When Shore is at a Chabad center, he is happy to give back. Once the local Chabad rabbi learns of the professor’s impressive credentials, he is often invited to give a short talk on the spot or a longer one the next day. “I tend to connect my Chabad talk to my life as an autistic person, so I focus on that, and throw in things I will be presenting at the upcoming conference.”
In his discussion, Shore often shares a moving story and video of the Rebbe—Rabbi Menachem M. Schneerson, of righteous memory—speaking on two occasions with the parents of an autistic boy who lived in an institution in England. “I like to talk about these two short video clips of the Rebbe. He seems to intuitively know and use a strength-based approach. He tells the father that the son should have a pushke [charity box] in his room and remind all visitors to put money in the pushke for tzedakah.”
Shore will sometimes go to great lengths to get to a Chabad House. “I was speaking at a conference and hunted down a Chabad House a few miles away,” reports Shore, who chanced upon Rabbi Yitzchok Schmukler and Chabad of the Bay Area in League City, Texas. “I had such a good time that when I was back in Texas and was 90 miles away, I rented a car so I could drive over!”
In Vancouver, Canada, Shore was pleased to find the Chabad-Lubavitch Okanagan in Kelowna, British Columbia, was within walking distance of his hotel. “I called up and came for Shabbat dinner. I got there and found the smallest Chabad I had ever seen. It was just the rabbi—Rabbi Shmuly Hecht, his family and one guest. Despite the small crowd, Shore observes, “I never saw more enthusiastic singing and dancing!” The rabbi intended to walk Shore halfway to his hotel. Before they knew it, they were at the hotel, where Shore reports there was “more dancing.”

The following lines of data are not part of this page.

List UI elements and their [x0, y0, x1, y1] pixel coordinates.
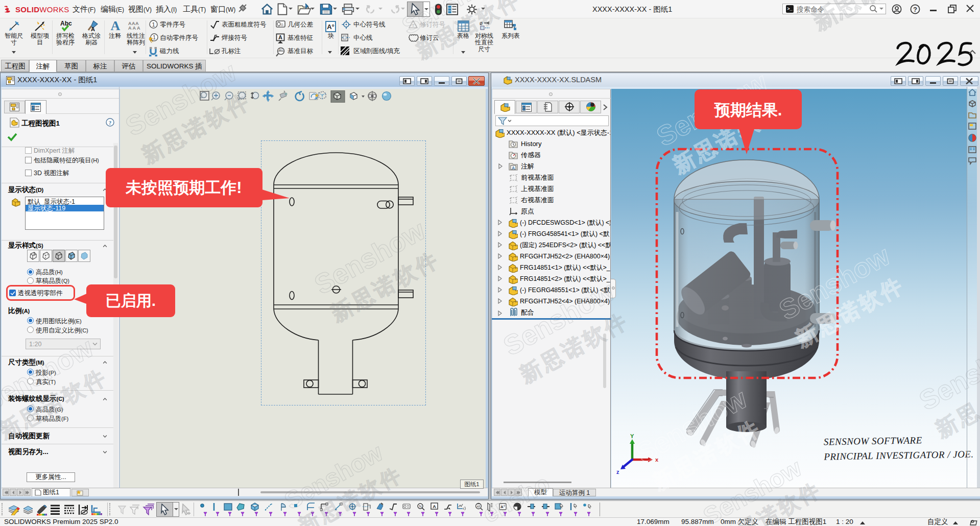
- svg-text:A°: A°: [500, 505, 505, 509]
- svg-text:A: A: [91, 26, 95, 32]
- svg-text:z: z: [616, 469, 619, 474]
- svg-text:已启用.: 已启用.: [106, 292, 156, 309]
- svg-text:A: A: [433, 504, 436, 509]
- svg-text:?: ?: [913, 6, 917, 13]
- svg-text:x: x: [655, 457, 659, 463]
- svg-text:1: 1: [153, 35, 156, 40]
- svg-text:AT: AT: [476, 505, 481, 508]
- svg-text:N: N: [419, 505, 421, 508]
- svg-text:A: A: [512, 165, 515, 171]
- svg-text:预期结果.: 预期结果.: [714, 101, 782, 119]
- svg-text:ø: ø: [480, 20, 483, 26]
- svg-text:1: 1: [412, 23, 415, 28]
- svg-text:Abc: Abc: [60, 20, 72, 27]
- svg-text:0.3: 0.3: [281, 22, 285, 27]
- svg-text:未按照预期工作!: 未按照预期工作!: [125, 179, 242, 197]
- svg-text:A: A: [278, 34, 282, 40]
- svg-text:1: 1: [152, 21, 155, 28]
- svg-text:A1: A1: [279, 48, 283, 52]
- svg-text:?: ?: [109, 119, 112, 126]
- svg-text:Y: Y: [630, 434, 634, 439]
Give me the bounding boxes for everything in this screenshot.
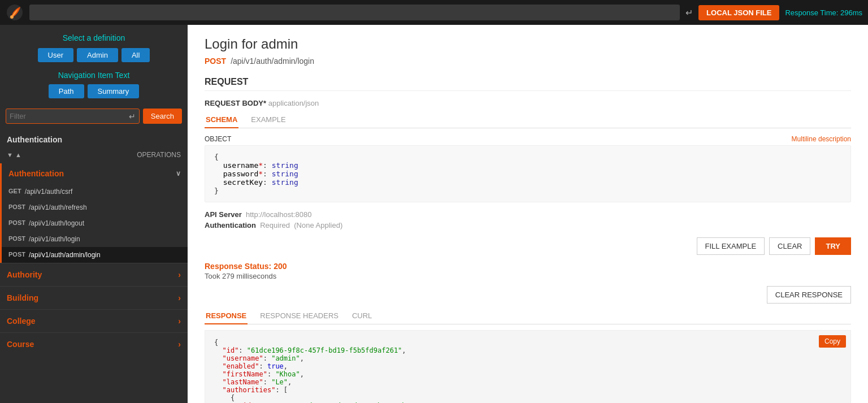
fill-example-button[interactable]: FILL EXAMPLE — [697, 237, 765, 255]
endpoint-post-login[interactable]: POST /api/v1/auth/login — [2, 231, 188, 247]
select-definition-label: Select a definition — [6, 33, 182, 42]
multiline-description[interactable]: Multiline description — [792, 135, 851, 143]
college-group[interactable]: College › — [0, 309, 188, 332]
schema-open-brace: { — [214, 153, 219, 161]
endpoint-path: /api/v1/auth/csrf — [25, 188, 73, 196]
tab-response-headers[interactable]: RESPONSE HEADERS — [259, 308, 340, 324]
building-chevron-icon: › — [178, 293, 181, 302]
api-server-label: API Server — [205, 210, 242, 219]
filter-enter-icon: ↵ — [129, 112, 136, 121]
endpoint-get-csrf[interactable]: GET /api/v1/auth/csrf — [2, 184, 188, 200]
course-group[interactable]: Course › — [0, 332, 188, 356]
response-time: Response Time: 296ms — [785, 8, 862, 17]
method-badge-post: POST — [8, 219, 25, 227]
local-json-button[interactable]: LOCAL JSON FILE — [698, 5, 779, 20]
main-layout: Select a definition User Admin All Navig… — [0, 25, 868, 403]
authority-group[interactable]: Authority › — [0, 263, 188, 286]
app-logo — [6, 3, 24, 21]
method-badge-post: POST — [8, 203, 25, 211]
auth-group: Authentication ∨ GET /api/v1/auth/csrf P… — [0, 163, 188, 263]
request-body-label: REQUEST BODY* application/json — [205, 99, 851, 107]
enter-icon: ↵ — [685, 7, 693, 18]
nav-summary-button[interactable]: Summary — [88, 84, 140, 98]
arrow-up-icon[interactable]: ▲ — [15, 151, 21, 158]
schema-close-brace: } — [214, 187, 219, 195]
schema-password-type: string — [272, 170, 298, 178]
nav-item-text-label: Navigation Item Text — [6, 71, 182, 80]
response-tabs-row: RESPONSE RESPONSE HEADERS CURL — [205, 308, 851, 324]
api-server-url: http://localhost:8080 — [246, 210, 311, 219]
endpoint-post-refresh[interactable]: POST /api/v1/auth/refresh — [2, 200, 188, 215]
endpoint-post-logout[interactable]: POST /api/v1/auth/logout — [2, 215, 188, 231]
filter-input[interactable] — [10, 109, 129, 123]
response-body: Copy { "id": "61dce196-9f8c-457f-bd19-f5… — [205, 330, 851, 403]
api-method-path: POST /api/v1/auth/admin/login — [205, 57, 851, 66]
building-group[interactable]: Building › — [0, 286, 188, 309]
action-buttons-row: FILL EXAMPLE CLEAR TRY — [205, 237, 851, 255]
course-label: Course — [7, 340, 34, 349]
tab-schema[interactable]: SCHEMA — [205, 112, 238, 128]
filter-input-wrap: ↵ — [6, 109, 140, 124]
api-title: Login for admin — [205, 36, 851, 52]
request-section-title: REQUEST — [205, 77, 851, 91]
course-chevron-icon: › — [178, 340, 181, 349]
schema-block: { username*: string password*: string se… — [205, 145, 851, 202]
endpoint-path: /api/v1/auth/logout — [29, 219, 84, 227]
response-time-took: Took 279 milliseconds — [205, 272, 851, 280]
def-user-button[interactable]: User — [38, 48, 73, 62]
svg-point-1 — [10, 15, 14, 19]
copy-button[interactable]: Copy — [819, 335, 846, 348]
schema-username-required: * — [258, 161, 263, 170]
resp-firstname-val: "Khoa" — [275, 370, 300, 378]
content-type-value: application/json — [268, 99, 319, 107]
auth-group-label: Authentication — [8, 169, 64, 178]
resp-lastname-val: "Le" — [271, 378, 288, 386]
nav-item-buttons: Path Summary — [6, 84, 182, 98]
college-label: College — [7, 317, 36, 326]
auth-label: Authentication — [205, 221, 256, 229]
auth-row: Authentication Required (None Applied) — [205, 221, 851, 229]
request-body-strong: REQUEST BODY* — [205, 99, 266, 107]
schema-secretkey-type: string — [272, 178, 298, 187]
authority-label: Authority — [7, 270, 42, 279]
response-status: Response Status: 200 — [205, 262, 851, 271]
resp-lastname-key: "lastName" — [222, 378, 263, 386]
schema-secretkey-key: secretKey — [223, 178, 263, 187]
arrow-down-icon[interactable]: ▼ — [7, 151, 13, 158]
api-path: /api/v1/auth/admin/login — [231, 57, 314, 66]
endpoint-path: /api/v1/auth/login — [29, 235, 80, 243]
def-admin-button[interactable]: Admin — [77, 48, 118, 62]
tab-example[interactable]: EXAMPLE — [250, 112, 287, 128]
schema-username-key: username — [223, 161, 259, 170]
method-badge-get: GET — [8, 188, 21, 196]
nav-path-button[interactable]: Path — [49, 84, 84, 98]
response-open-brace: { — [214, 339, 218, 346]
object-label-row: OBJECT Multiline description — [205, 135, 851, 143]
sidebar-definition-section: Select a definition User Admin All — [0, 25, 188, 65]
building-label: Building — [7, 293, 38, 302]
clear-response-button[interactable]: CLEAR RESPONSE — [767, 286, 851, 304]
try-button[interactable]: TRY — [815, 237, 851, 255]
auth-group-header[interactable]: Authentication ∨ — [2, 163, 188, 184]
auth-none-applied: (None Applied) — [294, 221, 342, 229]
resp-authorities-key: "authorities" — [222, 386, 275, 394]
sidebar-auth-header: Authentication — [0, 128, 188, 149]
main-content: Login for admin POST /api/v1/auth/admin/… — [188, 25, 868, 403]
endpoint-post-admin-login[interactable]: POST /api/v1/auth/admin/login — [2, 247, 188, 263]
tab-response[interactable]: RESPONSE — [205, 308, 248, 324]
search-button[interactable]: Search — [143, 109, 182, 124]
resp-username-key: "username" — [222, 354, 263, 362]
url-input[interactable]: http://localhost:8080/v3/api-docs — [29, 5, 680, 20]
def-all-button[interactable]: All — [121, 48, 150, 62]
resp-firstname-key: "firstName" — [222, 370, 267, 378]
auth-chevron-icon: ∨ — [176, 170, 181, 177]
auth-required-text: Required — [260, 221, 290, 229]
schema-password-key: password — [223, 170, 259, 178]
resp-enabled-key: "enabled" — [222, 362, 259, 370]
schema-tabs-row: SCHEMA EXAMPLE — [205, 112, 851, 128]
tab-curl[interactable]: CURL — [351, 308, 373, 324]
authority-chevron-icon: › — [178, 270, 181, 279]
resp-id-key: "id" — [222, 346, 238, 354]
clear-button[interactable]: CLEAR — [769, 237, 810, 255]
ops-label: OPERATIONS — [137, 151, 181, 159]
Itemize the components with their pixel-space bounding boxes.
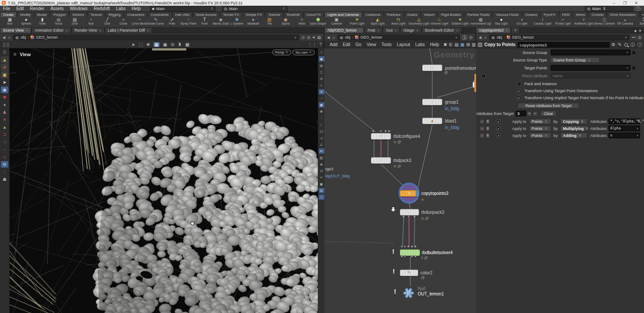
forward-icon[interactable]: ▶ [7, 36, 12, 40]
shelf-tab[interactable]: Particle Fluids [464, 12, 492, 17]
shelf-tab[interactable]: Texture [88, 12, 105, 17]
pane-tab[interactable]: Animation Editor× [32, 27, 71, 33]
shelf-tool[interactable]: ✦ Distant Light [450, 17, 470, 28]
close-tab-icon[interactable]: × [66, 29, 68, 32]
help-icon[interactable]: ? [636, 6, 640, 11]
piece-attribute-toggle[interactable] [481, 74, 486, 78]
display-option-icon[interactable]: ◉ [319, 56, 324, 61]
shelf-tab[interactable]: Oceans [522, 12, 541, 17]
viewport-help-icon[interactable]: ⋮⋮ [308, 42, 317, 47]
gear-icon[interactable]: ⚙ [612, 42, 616, 47]
display-option-icon[interactable]: ✏ [319, 148, 324, 154]
shelf-tab[interactable]: Modify [17, 12, 34, 17]
pane-tab[interactable]: /mat× [364, 27, 382, 33]
breadcrumb[interactable]: ▦ obj› GEO_lemon ▼ [489, 35, 630, 40]
viewport-tool-icon[interactable]: ✣ [1, 64, 8, 71]
by-dropdown[interactable]: Multiplying⇕ [560, 126, 587, 131]
shelf-tool[interactable]: T Font [196, 17, 213, 28]
shelf-tab[interactable]: Redshift [284, 12, 302, 17]
radial-menu-icon[interactable]: ◎ [469, 35, 473, 40]
attributes-field[interactable]: Alpha▼ [608, 126, 640, 131]
viewport-tool-icon[interactable]: ▣ [1, 72, 8, 78]
network-menu-item[interactable]: Go [353, 42, 364, 47]
display-option-icon[interactable]: ▨ [319, 155, 324, 160]
reset-attributes-button[interactable]: Reset Attributes from Target [518, 103, 579, 108]
shelf-tab[interactable]: Rigging [106, 12, 124, 17]
viewport-tool-icon[interactable]: ∪ [1, 154, 8, 160]
snapshot-icon[interactable]: ● [313, 35, 315, 40]
warning-badge[interactable] [387, 203, 400, 216]
viewport-tool-icon[interactable]: ✥ [146, 42, 150, 47]
apply-to-dropdown[interactable]: Points⇕ [529, 133, 551, 138]
by-dropdown[interactable]: Adding⇕ [560, 133, 587, 138]
close-tab-icon[interactable]: × [359, 29, 361, 32]
shelf-tool[interactable]: ⌦ Switcher [635, 17, 644, 28]
delete-row-button[interactable]: × [480, 119, 484, 124]
pane-tab[interactable]: Labs | Parameter Diff× [105, 27, 152, 33]
network-toolbar-icon[interactable]: ✖ [444, 42, 447, 47]
reorder-row-button[interactable]: ⇕ [485, 119, 490, 124]
toolbar-grip[interactable]: ⣿⣿ [0, 42, 13, 47]
node-color2[interactable]: ✎ [400, 270, 418, 276]
display-set-icon[interactable]: ▤ [317, 35, 321, 40]
viewport-tool-icon[interactable]: ∩ [1, 146, 8, 153]
shelf-tool[interactable]: ○ Circle [115, 17, 132, 28]
display-option-icon[interactable]: 12 [319, 129, 324, 134]
node-copytopoints3[interactable]: ❂ [400, 190, 419, 197]
minimize-button[interactable]: – [613, 1, 615, 5]
pane-tab[interactable]: Bookmark Editor× [422, 27, 461, 33]
close-tab-icon[interactable]: × [416, 29, 419, 32]
pane-tab[interactable]: Render View× [71, 27, 104, 33]
viewport-tool-icon[interactable]: ● [1, 101, 8, 108]
warning-badge[interactable]: ! [387, 265, 400, 278]
shelf-tab[interactable]: Crowds [588, 12, 606, 17]
reorder-row-button[interactable]: ⇕ [485, 126, 490, 131]
display-option-icon[interactable]: ◔ [319, 96, 324, 101]
add-shelf-tab-button[interactable]: + [639, 13, 644, 17]
viewport-tool-icon[interactable]: ➤ [132, 42, 135, 47]
info-icon[interactable]: ⓘ [630, 42, 635, 48]
node-rbdbulletsolver4[interactable]: 🌀︎ [400, 249, 420, 256]
network-toolbar-icon[interactable]: ▤ [455, 42, 459, 47]
shelf-tab[interactable]: Characters [124, 12, 147, 17]
delete-row-button[interactable]: × [480, 126, 484, 131]
shelf-tab[interactable]: Deform [69, 12, 87, 17]
network-menu-item[interactable]: Add [327, 42, 340, 47]
snapshot-count-badge[interactable]: 1 [462, 35, 467, 40]
shelf-tab[interactable]: Polygon [50, 12, 69, 17]
viewport-canvas[interactable] [10, 48, 318, 313]
viewport-tool-icon[interactable]: ☗ [1, 176, 8, 183]
close-tab-icon[interactable]: × [456, 29, 459, 32]
shelf-tab[interactable]: Simple FX [243, 12, 265, 17]
viewport-tool-icon[interactable]: ⊃ [1, 131, 8, 138]
forward-icon[interactable]: ▶ [484, 36, 488, 40]
help-icon[interactable]: ? [637, 42, 642, 47]
radial-menu-icon[interactable]: ◎ [307, 35, 310, 40]
remove-attribute-button[interactable]: − [533, 111, 537, 116]
shelf-tool[interactable]: ● Sky Light [491, 17, 512, 28]
attributes-field[interactable]: *,^v,^Alpha,^N,^u▼ [608, 119, 640, 124]
warning-badge[interactable]: ! [387, 245, 400, 259]
brush-icon[interactable]: ✎ [618, 42, 622, 47]
viewport-tool-icon[interactable]: ▣ [163, 42, 167, 47]
node-group1[interactable]: ○ [422, 99, 442, 105]
menu-item[interactable]: Edit [13, 6, 27, 11]
pane-tab[interactable]: copytopoints3× [476, 27, 511, 33]
shelf-tab[interactable]: Hair Utils [172, 12, 192, 17]
viewport-tool-icon[interactable]: ▲ [1, 57, 8, 63]
shelf-tab[interactable]: Collisions [363, 12, 384, 17]
viewport-tool-icon[interactable]: ⠿ [1, 49, 8, 56]
delete-row-button[interactable]: × [480, 133, 484, 138]
shelf-tool[interactable]: ➚ Path [164, 17, 180, 28]
pane-tab[interactable]: /stage× [400, 27, 421, 33]
display-option-icon[interactable]: ▤ [319, 63, 324, 68]
display-option-icon[interactable]: ◻ [319, 69, 324, 75]
network-menu-item[interactable]: Edit [340, 42, 353, 47]
shelf-tool[interactable]: ▧ Tile [261, 17, 278, 28]
shelf-tool[interactable]: ≀ Caustic Light [532, 17, 553, 28]
display-option-icon[interactable]: ⊘ [319, 76, 324, 81]
viewport-tool-icon[interactable]: ∩ [1, 139, 8, 145]
shelf-tool[interactable]: ◫ Stereo Camera [594, 17, 615, 28]
viewport-tool-icon[interactable]: ▲ [1, 124, 8, 130]
viewport-tool-icon[interactable]: ▦ [153, 42, 159, 47]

The next day, Shore learned that the rabbi had a profound Jewish experience on his way home. Rabbi Hecht spotted a group of college students, potentially drunk, and he was a bit fearful. One person asked him, “Hey, are you Jewish?” The rabbi replied tentatively, “Yes, I am.” A Polish youth from the group explained that he, too, was Jewish, and was having a hard time fitting in. The rabbi, in his traditional Shabbat attire, replied, “Well, do you think I fit in?!” The two connected. The rabbi called Shore to tell him, “Hashem had a reason for me to walk you all the way to the hotel.”
Shore has spent many Shabbats at the Chabad in Moscow, where he was given a tour of the impressive 11-story Chabad building by Rabbi Yaakov Klein, executive director of the International Jewish Community of Moscow. “It is the biggest Chabad I have ever seen,” reports Shore, noting their two restaurants, gyms and study halls. “It is like Chabad meets JCC!” When Klein learned of Shore’s work, he felt Chief Rabbi of Russia Berel Lazar should meet him. Shore was delighted, affirming that “they do a mean Shabbos. The dinner was amazing, and I got to do a good tefillin wrap while in Moscow.”
While his travels have slowed down due to the ongoing coronavirus pandemic, he is eager to get back on the road to share his experience with and knowledge of autism with the world—and, he says, to “nourish his neshamah [soul]” with Chabad in places near and far.